ART | EXPO

Vie privée et familiale

19 Avr - 12 Mai 2012
Vernissage le 19 Avr 2012

A travers différents médiums, la question des frontières est au centre du travail de Badr El Hammami. Pour l’artiste, les «frontières» s’expriment à travers des espaces, des images comme à travers des mots et des objets mais aussi comme des paradoxes tels que séparation et point de jonction, fascination et peur, certitudes et doutes.

Badr El Hammami
Vie privée et familiale

«Vie privée et familiale» est une mention qui renvoie à la délivrance de cartes de séjour aux étrangers séjournant en France. C’est ce qu’ils appellent le «motif de séjour». «Vie privée et familiale» est le titre de l’exposition de Badr El Hammami imaginée pour l’espace29. L’artiste expérimente de façon poétique le concept de frontière autour d’un ensemble d’installations, textes, vidéo et performances. Il questionne cette notion arbitraire sans laquelle l’étranger ne serait pas. Son statut d’étranger en France lui permet une lecture paradoxale des cartes et des territoires. Car lorsque Badr regarde une carte, il ne voit pas «des pays juxtaposés, ni des formes», mais «un réseau de lignes, une forme rhizomique qui connecte tous les territoires». Après tout, ne sommes-nous pas tous confrontés régulièrement à une redéfinition de nos propres limites et territoires?
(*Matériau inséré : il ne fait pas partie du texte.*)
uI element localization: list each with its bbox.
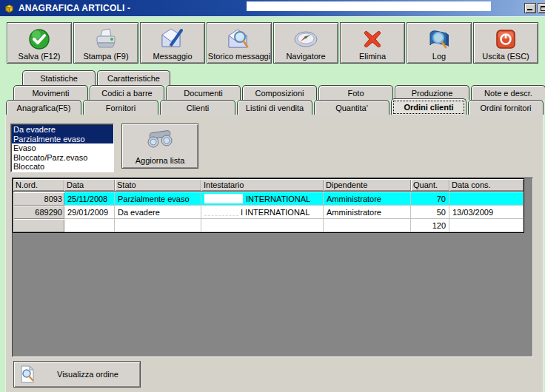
binoculars-icon (144, 130, 176, 149)
exit-button-label: Uscita (ESC) (482, 52, 529, 61)
check-circle-icon (27, 27, 51, 52)
tab-codici-a-barre[interactable]: Codici a barre (90, 85, 164, 100)
tab-foto[interactable]: Foto (318, 85, 393, 100)
table-cell-quant[interactable]: 50 (411, 206, 449, 219)
maximize-icon (541, 6, 545, 11)
tab-label: Ordini fornitori (480, 104, 531, 112)
table-cell-dipendente[interactable]: Amministratore (324, 206, 411, 219)
tab-label: Documenti (184, 89, 223, 98)
tab-label: Quantita' (335, 104, 368, 112)
table-cell-stato[interactable]: Parzialmente evaso (115, 192, 201, 206)
tab-note-e-descr[interactable]: Note e descr. (471, 85, 545, 100)
tab-label: Statistiche (40, 74, 78, 83)
delete-button[interactable]: Elimina (340, 22, 405, 64)
view-order-button[interactable]: Visualizza ordine (13, 361, 141, 388)
print-button[interactable]: Stampa (F9) (73, 22, 138, 64)
tab-listini-di-vendita[interactable]: Listini di vendita (237, 100, 312, 115)
table-cell-quant[interactable]: 70 (411, 192, 449, 206)
table-cell-intestatario[interactable]: INTERNATIONAL (201, 192, 324, 206)
table-cell-data[interactable]: 29/01/2009 (64, 206, 115, 219)
view-order-button-label: Visualizza ordine (36, 370, 140, 379)
tab-quantita[interactable]: Quantita' (314, 100, 389, 115)
table-cell-empty (324, 219, 411, 232)
printer-icon (93, 27, 118, 52)
tab-label: Listini di vendita (246, 104, 304, 112)
tab-label: Fornitori (106, 104, 136, 112)
refresh-list-button[interactable]: Aggiorna lista (121, 124, 198, 169)
list-item[interactable]: Da evadere (12, 125, 113, 135)
tab-fornitori[interactable]: Fornitori (83, 100, 158, 115)
tab-label: Composizioni (255, 89, 304, 98)
tab-label: Caratteristiche (107, 74, 160, 83)
orders-table: N.ord. Data Stato Intestatario Dipendent… (13, 178, 524, 233)
tab-produzione[interactable]: Produzione (395, 85, 469, 100)
message-history-button-label: Storico messaggi (208, 52, 270, 61)
tab-label: Codici a barre (101, 89, 152, 98)
redaction-box (204, 208, 238, 216)
table-cell-empty (64, 219, 115, 232)
tab-strip: Statistiche Caratteristiche Movimenti Co… (0, 65, 545, 115)
maximize-button[interactable] (538, 3, 545, 13)
column-header[interactable]: Dipendente (324, 179, 411, 192)
tab-statistiche[interactable]: Statistiche (22, 70, 96, 85)
order-status-listbox[interactable]: Da evadere Parzialmente evaso Evaso Bloc… (10, 124, 114, 172)
table-row-header[interactable]: 8093 (13, 192, 64, 206)
minimize-icon (527, 9, 532, 10)
tab-label: Produzione (412, 89, 453, 98)
navigator-button[interactable]: Navigatore (273, 22, 338, 64)
tab-label: Note e descr. (484, 89, 532, 98)
power-icon (495, 27, 517, 52)
list-item[interactable]: Bloccato/Parz.evaso (12, 153, 113, 163)
title-redaction (247, 1, 491, 11)
log-button[interactable]: Log (407, 22, 472, 64)
app-icon (4, 3, 15, 14)
column-header[interactable]: Intestatario (201, 179, 324, 192)
table-cell-data-cons[interactable]: 13/03/2009 (449, 206, 524, 219)
book-search-icon (426, 27, 452, 52)
list-item[interactable]: Evaso (12, 143, 113, 153)
window-title: ANAGRAFICA ARTICOLI - (19, 3, 130, 13)
tab-anagrafica[interactable]: Anagrafica(F5) (6, 100, 81, 115)
message-button[interactable]: Messaggio (140, 22, 205, 64)
tab-row-3: Anagrafica(F5) Fornitori Clienti Listini… (6, 100, 545, 115)
column-header[interactable]: Quant. (411, 179, 449, 192)
table-cell-stato[interactable]: Da evadere (115, 206, 201, 219)
delete-button-label: Elimina (359, 52, 386, 61)
column-header[interactable]: Data (64, 179, 115, 192)
orders-grid-panel: N.ord. Data Stato Intestatario Dipendent… (12, 178, 533, 357)
table-cell-data[interactable]: 25/11/2008 (64, 192, 115, 206)
tab-composizioni[interactable]: Composizioni (242, 85, 317, 100)
table-cell-empty (201, 219, 324, 232)
message-button-label: Messaggio (153, 52, 192, 61)
tab-label: Clienti (187, 104, 210, 112)
list-item[interactable]: Bloccato (12, 162, 113, 172)
tab-row-1: Statistiche Caratteristiche (22, 70, 172, 85)
minimize-button[interactable] (524, 3, 536, 13)
tab-ordini-fornitori[interactable]: Ordini fornitori (468, 100, 544, 115)
table-cell-intestatario[interactable]: I INTERNATIONAL (201, 206, 324, 219)
message-history-button[interactable]: Storico messaggi (207, 22, 272, 64)
table-cell-dipendente[interactable]: Amministratore (324, 192, 411, 206)
tab-clienti[interactable]: Clienti (160, 100, 235, 115)
tab-label: Anagrafica(F5) (17, 104, 71, 112)
tab-documenti[interactable]: Documenti (166, 85, 241, 100)
tab-movimenti[interactable]: Movimenti (13, 85, 88, 100)
save-button[interactable]: Salva (F12) (7, 22, 72, 64)
tab-focus-rect (394, 101, 464, 113)
navigator-button-label: Navigatore (286, 52, 325, 61)
exit-button[interactable]: Uscita (ESC) (473, 22, 538, 64)
column-header[interactable]: Data cons. (449, 179, 524, 192)
table-cell-empty (115, 219, 201, 232)
table-cell-data-cons[interactable] (449, 192, 524, 206)
envelope-pen-icon (159, 27, 186, 52)
column-header[interactable]: Stato (115, 179, 201, 192)
tab-caratteristiche[interactable]: Caratteristiche (97, 70, 170, 85)
compass-icon (292, 27, 319, 52)
table-cell-empty (449, 219, 524, 232)
table-row-header[interactable]: 689290 (13, 206, 64, 219)
tab-ordini-clienti[interactable]: Ordini clienti (391, 98, 467, 115)
tab-label: Movimenti (32, 89, 69, 98)
column-header[interactable]: N.ord. (13, 179, 64, 192)
list-item[interactable]: Parzialmente evaso (12, 135, 113, 144)
ordini-clienti-page: Da evadere Parzialmente evaso Evaso Bloc… (5, 115, 544, 392)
L’artiste s’approprie ici à son tour «ce que ces lignes produisent, induisent, impliquent» en explorant la polysémie métaphorique de la frontière. A travers un jeu d’ombres et de bougies, une ville prend feu. La frontière prend alors le sens d’opposition et de conflit. Le regard critique de l’artiste est la lunette d’une génération devenue insensible aux événements tragiques relatés perpétuellement par les médias. «Les spectateurs sont ici à la fois consommateurs de cette image de guerre et acteurs de sa commémoration.» Ce dialogue constant entre histoire personnelle — ses souvenirs des premières images télévisées de guerre — et Histoire, se lit en filigrane dans chacune de ses Å“uvres.

L’artiste appâte notre soif d’indiscrétion par l’écoute d’une correspondance privée (Thabrate) reproduite dans les conditions de communications similaires à celles dont disposaient la génération de migrants du Maghreb des années 80. Ces lettres magnétiques s’expriment en hommage à une génération qui se jouait des frontières et de l’éloignement. Badr défie la rapidité de la société des médias et des communications pour un retour au sources; la tradition orale. «Vie privée et familiale» aurait pu être une invitation à l’exil, comme semble l’indiquer la citation de Mahmoud Darwich introduisant le dossier de l’artiste: «l’exil ne finit jamais, qu’on soit loin de sa patrie ou qu’on y vive.». Au contraire, en interrogeant les séparations et les jonctions, la fascination et la peur, l’obsolète et le moderne, la similitude et l’altérité, Badr El Hammami présente à l’espace29 une exposition qui rompt les frontières. Badr El Hammami regarde et nous fait regarder ailleurs par l’art. «Aller vivre ailleurs, c’est transgresser.»